A diagnosis of ADEM is made based upon the identification of characteristic symptoms, a detailed patient history, a thorough clinical evaluation, and a variety of specialized tests including imaging techniques such as magnetic resonance imaging (MRI). An MRI uses a magnetic field and radio waves to produce cross-sectional images of particular organs and bodily tissues and can demonstrate characteristic brain lesions in individuals with ADEM. Additional tests to exclude other conditions may also be performed. Such tests may include infectious, immunologic, and metabolic tests.
Treatment
No standard therapy for ADEM has been established. Most therapies that have been used to treat ADEM have some effect of suppressing the activity of the immune system (immunosuppressive therapy). Such therapies include corticosteroids, immunoglobulin (IVIg) therapy, or plasmapheresis.
High-dose regimens of corticosteroids have commonly been used to treat individuals with ADEM and generally are considered the mainstay of treatment. Corticosteroids have led to an improvement of symptoms in many cases. Corticosteroids are the most widely reported therapy for individuals with ADEM. Methylprednisone is a specific corticosteroid that is commonly used for ADEM. However, there is great variation in the specific forms, manner of administration, dosage, and tapering schedule in treating affected individuals with corticosteroids. In addition, high-dose regimens of corticosteroids can be associated with significant side effects in some people.

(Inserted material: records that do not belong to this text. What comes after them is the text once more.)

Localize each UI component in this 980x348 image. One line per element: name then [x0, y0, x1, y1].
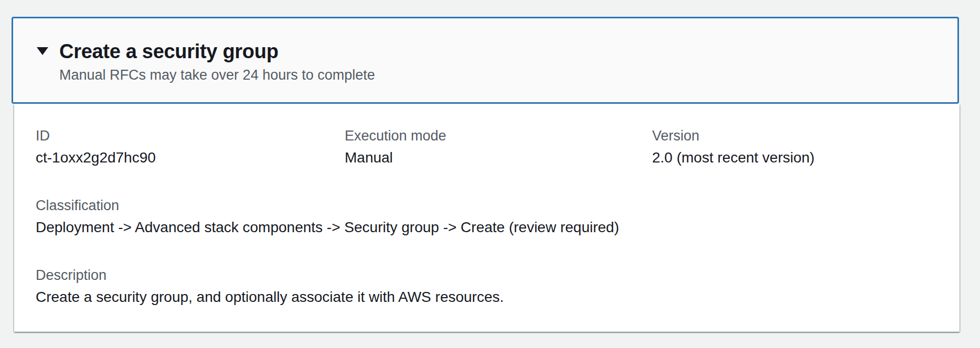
- header-text: Create a security group Manual RFCs may …: [59, 39, 375, 83]
- field-description-label: Description: [36, 267, 939, 284]
- field-id-value: ct-1oxx2g2d7hc90: [36, 149, 345, 166]
- field-execution-mode-value: Manual: [345, 149, 652, 166]
- field-row-summary: ID ct-1oxx2g2d7hc90 Execution mode Manua…: [36, 128, 939, 166]
- field-id: ID ct-1oxx2g2d7hc90: [36, 128, 345, 166]
- field-classification-label: Classification: [36, 198, 939, 214]
- caret-down-icon[interactable]: [37, 47, 48, 55]
- field-id-label: ID: [36, 128, 345, 144]
- field-description-value: Create a security group, and optionally …: [36, 288, 939, 306]
- field-classification: Classification Deployment -> Advanced st…: [36, 198, 939, 236]
- expandable-section-header[interactable]: Create a security group Manual RFCs may …: [12, 17, 959, 104]
- field-version: Version 2.0 (most recent version): [652, 128, 939, 166]
- field-version-label: Version: [652, 128, 939, 144]
- field-classification-value: Deployment -> Advanced stack components …: [36, 219, 939, 236]
- section-title: Create a security group: [59, 39, 375, 63]
- field-execution-mode: Execution mode Manual: [345, 128, 652, 166]
- expandable-section-content: ID ct-1oxx2g2d7hc90 Execution mode Manua…: [14, 104, 960, 332]
- field-version-value: 2.0 (most recent version): [652, 149, 939, 166]
- change-type-card: Create a security group Manual RFCs may …: [12, 17, 959, 332]
- field-description: Description Create a security group, and…: [36, 267, 939, 306]
- field-execution-mode-label: Execution mode: [345, 128, 652, 144]
- page: Create a security group Manual RFCs may …: [0, 0, 980, 348]
- section-subtitle: Manual RFCs may take over 24 hours to co…: [59, 67, 375, 83]
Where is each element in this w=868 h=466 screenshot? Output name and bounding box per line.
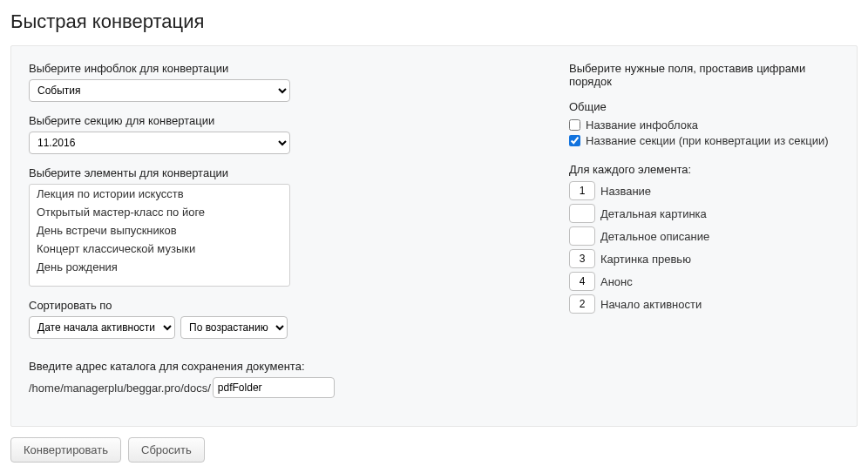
- sort-label: Сортировать по: [29, 299, 360, 312]
- order-input-detail-desc[interactable]: [569, 226, 595, 246]
- path-label: Введите адрес каталога для сохранения до…: [29, 360, 360, 373]
- section-select[interactable]: 11.2016: [29, 132, 290, 154]
- checkbox-label: Название инфоблока: [586, 118, 698, 132]
- field-label: Анонс: [600, 275, 633, 288]
- checkbox-infoblock-name[interactable]: [569, 119, 580, 131]
- order-input-announce[interactable]: [569, 272, 595, 291]
- order-input-preview-image[interactable]: [569, 249, 595, 268]
- path-prefix: /home/managerplu/beggar.pro/docs/: [29, 382, 211, 395]
- per-element-heading: Для каждого элемента:: [569, 163, 839, 176]
- list-item[interactable]: Открытый мастер-класс по йоге: [30, 203, 289, 221]
- convert-button[interactable]: Конвертировать: [10, 437, 121, 463]
- fields-heading: Выберите нужные поля, проставив цифрами …: [569, 62, 839, 88]
- list-item[interactable]: Лекция по истории искусств: [30, 185, 289, 203]
- list-item[interactable]: День рождения: [30, 258, 289, 276]
- elements-label: Выберите элементы для конвертации: [29, 166, 360, 179]
- field-label: Детальная картинка: [600, 207, 707, 220]
- infoblock-label: Выберите инфоблок для конвертации: [29, 62, 360, 75]
- section-label: Выберите секцию для конвертации: [29, 114, 360, 127]
- checkbox-label: Название секции (при конвертации из секц…: [586, 134, 829, 147]
- left-column: Выберите инфоблок для конвертации Событи…: [29, 62, 360, 410]
- elements-list[interactable]: Лекция по истории искусств Открытый маст…: [29, 184, 290, 287]
- reset-button[interactable]: Сбросить: [128, 437, 205, 463]
- order-input-active-from[interactable]: [569, 294, 595, 314]
- page-title: Быстрая конвертация: [10, 10, 858, 33]
- right-column: Выберите нужные поля, проставив цифрами …: [395, 62, 839, 410]
- path-input[interactable]: [213, 377, 335, 398]
- form-panel: Выберите инфоблок для конвертации Событи…: [10, 45, 858, 427]
- field-label: Детальное описание: [600, 230, 709, 243]
- sort-field-select[interactable]: Дате начала активности: [29, 316, 175, 339]
- field-label: Название: [600, 185, 651, 198]
- sort-direction-select[interactable]: По возрастанию: [180, 316, 288, 339]
- checkbox-section-name[interactable]: [569, 135, 580, 146]
- list-item[interactable]: Концерт классической музыки: [30, 240, 289, 258]
- order-input-detail-image[interactable]: [569, 204, 595, 223]
- common-heading: Общие: [569, 100, 839, 113]
- actions-row: Конвертировать Сбросить: [10, 437, 858, 463]
- order-input-name[interactable]: [569, 181, 595, 200]
- list-item[interactable]: День встречи выпускников: [30, 221, 289, 240]
- infoblock-select[interactable]: События: [29, 79, 290, 102]
- field-label: Картинка превью: [600, 253, 691, 266]
- field-label: Начало активности: [600, 298, 702, 311]
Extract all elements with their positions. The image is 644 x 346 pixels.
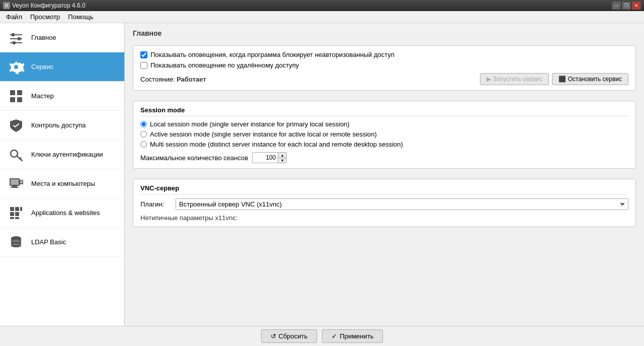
plugin-select[interactable]: Встроенный сервер VNC (x11vnc) xyxy=(176,198,628,210)
radio-local-label: Local session mode (single server instan… xyxy=(150,120,350,128)
database-icon xyxy=(7,233,25,251)
sidebar-item-service-label: Сервис xyxy=(31,63,54,71)
plugin-row: Плагин: Встроенный сервер VNC (x11vnc) xyxy=(140,198,628,210)
sidebar-item-main-label: Главное xyxy=(31,34,56,41)
computer-icon xyxy=(7,175,25,193)
close-button[interactable]: ✕ xyxy=(632,2,641,10)
menu-file[interactable]: Файл xyxy=(2,12,26,22)
apply-label: Применить xyxy=(340,332,373,340)
titlebar: ⚙ Veyon Конфигуратор 4.6.0 ─ ❐ ✕ xyxy=(0,0,644,11)
titlebar-title: Veyon Конфигуратор 4.6.0 xyxy=(12,2,86,9)
sidebar-item-service[interactable]: Сервис xyxy=(0,52,124,82)
content-area: Главное Показывать оповещения, когда про… xyxy=(125,23,644,326)
minimize-button[interactable]: ─ xyxy=(612,2,621,10)
sidebar-item-auth-keys[interactable]: Ключи аутентификации xyxy=(0,140,124,169)
session-mode-title: Session mode xyxy=(140,106,628,116)
checkbox-row-1: Показывать оповещения, когда программа б… xyxy=(140,51,628,58)
svg-rect-21 xyxy=(11,187,19,188)
sidebar-item-main[interactable]: Главное xyxy=(0,23,124,52)
sidebar-item-apps-websites[interactable]: Applications & websites xyxy=(0,198,124,228)
svg-point-3 xyxy=(18,37,21,40)
apps-icon xyxy=(7,204,25,222)
reset-label: Сбросить xyxy=(279,332,308,340)
stop-service-button[interactable]: ⬛ Остановить сервис xyxy=(552,73,628,85)
session-mode-panel: Session mode Local session mode (single … xyxy=(133,101,636,169)
svg-rect-19 xyxy=(11,179,19,185)
gear-icon xyxy=(7,58,25,76)
radio-local-session[interactable] xyxy=(140,121,147,127)
status-label: Состояние: xyxy=(140,76,175,83)
status-value: Работает xyxy=(177,76,206,83)
start-service-label: Запустить сервис xyxy=(493,76,542,83)
svg-rect-27 xyxy=(20,207,22,211)
status-row: Состояние: Работает ▶ Запустить сервис ⬛… xyxy=(140,73,628,85)
svg-rect-28 xyxy=(10,212,14,216)
sidebar: Главное Сервис xyxy=(0,23,125,326)
sidebar-item-master-label: Мастер xyxy=(31,92,54,100)
grid-icon xyxy=(7,87,25,105)
svg-point-6 xyxy=(13,41,16,44)
radio-multi-label: Multi session mode (distinct server inst… xyxy=(150,141,403,148)
menubar: Файл Просмотр Помощь xyxy=(0,11,644,23)
svg-rect-26 xyxy=(15,207,19,211)
max-sessions-row: Максимальное количество сеансов ▲ ▼ xyxy=(140,152,628,163)
start-service-button[interactable]: ▶ Запустить сервис xyxy=(480,73,549,85)
svg-rect-31 xyxy=(15,217,19,219)
key-icon xyxy=(7,146,25,164)
main-section-title: Главное xyxy=(133,29,636,37)
sidebar-item-locations[interactable]: Места и компьютеры xyxy=(0,169,124,198)
svg-point-10 xyxy=(14,65,18,69)
stop-icon: ⬛ xyxy=(558,76,566,83)
vnc-server-panel: VNC-сервер Плагин: Встроенный сервер VNC… xyxy=(133,179,636,227)
svg-rect-25 xyxy=(10,207,14,211)
stop-service-label: Остановить сервис xyxy=(568,76,622,83)
spinbox-down[interactable]: ▼ xyxy=(278,158,286,163)
sidebar-item-locations-label: Места и компьютеры xyxy=(31,180,95,187)
main-layout: Главное Сервис xyxy=(0,23,644,326)
restore-button[interactable]: ❐ xyxy=(622,2,631,10)
main-panel: Показывать оповещения, когда программа б… xyxy=(133,45,636,91)
apply-icon: ✓ xyxy=(332,332,337,340)
radio-multi-session[interactable] xyxy=(140,141,147,148)
bottombar: ↺ Сбросить ✓ Применить xyxy=(0,326,644,346)
checkbox-block-unauthorized-label: Показывать оповещения, когда программа б… xyxy=(150,51,394,58)
vnc-params-label: Нетипичные параметры x11vnc: xyxy=(140,214,628,222)
reset-button[interactable]: ↺ Сбросить xyxy=(261,329,317,343)
window-controls[interactable]: ─ ❐ ✕ xyxy=(612,2,641,10)
reset-icon: ↺ xyxy=(271,332,276,340)
titlebar-left: ⚙ Veyon Конфигуратор 4.6.0 xyxy=(3,2,86,9)
play-icon: ▶ xyxy=(487,76,491,83)
sidebar-item-access-control[interactable]: Контроль доступа xyxy=(0,111,124,140)
radio-row-active: Active session mode (single server insta… xyxy=(140,130,628,138)
checkbox-remote-access-label: Показывать оповещение по удалённому дост… xyxy=(150,61,299,69)
svg-rect-29 xyxy=(15,212,19,216)
menu-view[interactable]: Просмотр xyxy=(26,12,64,22)
svg-rect-20 xyxy=(12,186,17,187)
radio-row-multi: Multi session mode (distinct server inst… xyxy=(140,141,628,148)
plugin-label: Плагин: xyxy=(140,200,171,208)
app-icon: ⚙ xyxy=(3,2,10,9)
radio-row-local: Local session mode (single server instan… xyxy=(140,120,628,128)
svg-rect-14 xyxy=(17,97,22,102)
radio-active-session[interactable] xyxy=(140,131,147,137)
menu-help[interactable]: Помощь xyxy=(64,12,97,22)
sliders-icon xyxy=(7,29,25,47)
svg-point-24 xyxy=(21,184,22,185)
sidebar-item-ldap[interactable]: LDAP Basic xyxy=(0,228,124,257)
max-sessions-label: Максимальное количество сеансов xyxy=(140,154,248,162)
spinbox-arrows: ▲ ▼ xyxy=(278,153,286,163)
svg-point-0 xyxy=(12,33,15,36)
max-sessions-input[interactable] xyxy=(253,153,278,163)
sidebar-item-ldap-label: LDAP Basic xyxy=(31,238,66,246)
service-buttons: ▶ Запустить сервис ⬛ Остановить сервис xyxy=(480,73,628,85)
status-display: Состояние: Работает xyxy=(140,76,206,83)
spinbox-up[interactable]: ▲ xyxy=(278,153,286,158)
checkbox-remote-access[interactable] xyxy=(140,62,147,69)
checkbox-block-unauthorized[interactable] xyxy=(140,51,147,58)
sidebar-item-master[interactable]: Мастер xyxy=(0,82,124,111)
max-sessions-spinbox[interactable]: ▲ ▼ xyxy=(252,152,287,163)
shield-icon xyxy=(7,116,25,134)
svg-rect-11 xyxy=(10,90,15,95)
sidebar-item-access-label: Контроль доступа xyxy=(31,121,86,129)
apply-button[interactable]: ✓ Применить xyxy=(322,329,383,343)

Empiric treatment with acyclovir may be initiated in patients presenting with meningeal signs, fever, acute encephalopathy, and signs of inflammation in either the blood or CSF.
However, the mainstay of treatment for ADEM is immunosuppression with high-dose intravenous glucocorticoids. These can be started simultaneously with acyclovir or antibiotics on the initial patient presentation.[rx][rx] If a patient is not improving or is responding poorly to glucocorticoid treatment, try intravenous immune globulin (IVIG), plasma exchange, or cyclophosphamide.
Investigational Therapies
Intravenous immunoglobulin (IVIg) has been used to treat some individuals with ADEM such as those who do not respond or cannot tolerate corticosteroid therapy. IVIg is a concentrated solution of antibodies that have been extracted from the blood of healthy donors. IVIg is used to treat a variety of autoimmune disorders because it can neutralize the effects of autoantibodies, which are antibodies that mistakenly attack healthy tissue.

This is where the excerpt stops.